O decreto publicado nesta segunda (23) também inclui na pauta do grupo os temas terrorismo, pandemias, mudança do clima e inteligência artificial, que não estavam previstos explicitamente antes.
O decreto modifica e revoga um texto de 2019, editado no começo do governo Bolsonaro.
O novo decreto deixa mais claro que os convidados – o chefe da Abin e os comandantes militares – não têm direito a voto.
A câmara continua presidida pelo ministro-chefe do GSI.
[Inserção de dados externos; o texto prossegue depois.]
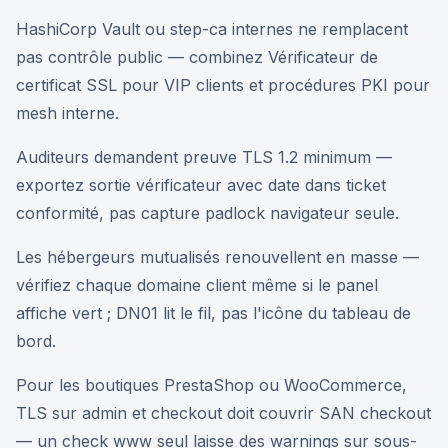
HashiCorp Vault ou step-ca internes ne remplacent
pas contrôle public — combinez Vérificateur de
certificat SSL pour VIP clients et procédures PKI pour
mesh interne.
Auditeurs demandent preuve TLS 1.2 minimum —
exportez sortie vérificateur avec date dans ticket
conformité, pas capture padlock navigateur seule.
Les hébergeurs mutualisés renouvellent en masse —
vérifiez chaque domaine client même si le panel
affiche vert ; DN01 lit le fil, pas l'icône du tableau de
bord.
Pour les boutiques PrestaShop ou WooCommerce,
TLS sur admin et checkout doit couvrir SAN checkout
— un check www seul laisse des warnings sur sous-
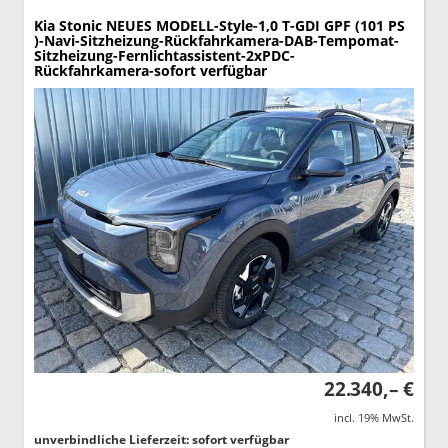
Kia Stonic
NEUES MODELL-Style-1,0 T-GDI GPF (101 PS
)-Navi-Sitzheizung-Rückfahrkamera-DAB-Tempomat-
Sitzheizung-Fernlichtassistent-2xPDC-
Rückfahrkamera-sofort verfügbar
22.340,– €
incl. 19% MwSt.
unverbindliche Lieferzeit: sofort verfügbar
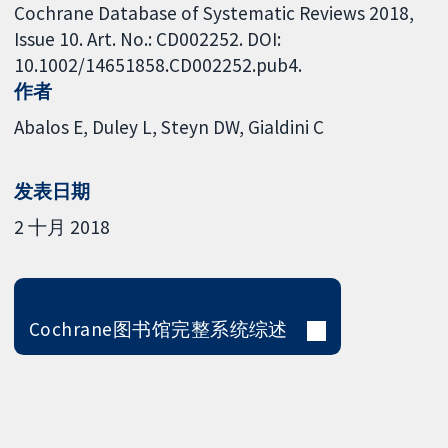
Cochrane Database of Systematic Reviews 2018,
Issue 10. Art. No.: CD002252. DOI:
10.1002/14651858.CD002252.pub4.
作者
Abalos E
Duley L
Steyn DW
Gialdini C
发表日期
2 十月 2018
Cochrane图书馆完整系统综述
Mas a partir de agora a secretaria-executiva será exercida pelo próprio GSI, e não mais pela Secretaria de Assuntos de Defesa e Segurança Nacional do GSI – uma elevação hierárquica.
Já a composição da câmara foi alterada conforme o desmembramento de ministérios – por exemplo, a pasta de Comunicações foi desmembrada ainda no governo Bolsonaro da de Ciência e Tecnologia, inicialmente para abrigar Fábio Faria, genro de Silvio Santos.
Alckmin incluiu na câmara os ministérios de Gestão e Inovação, Povos Indígenas, e Pesca e Aquicultura.
O novo decreto prevê ainda que o comitê-executivo, formado pelos “nº 2” de cada ministério, vai se reunir pelo menos duas vezes por ano, obrigação que não estava prevista antes.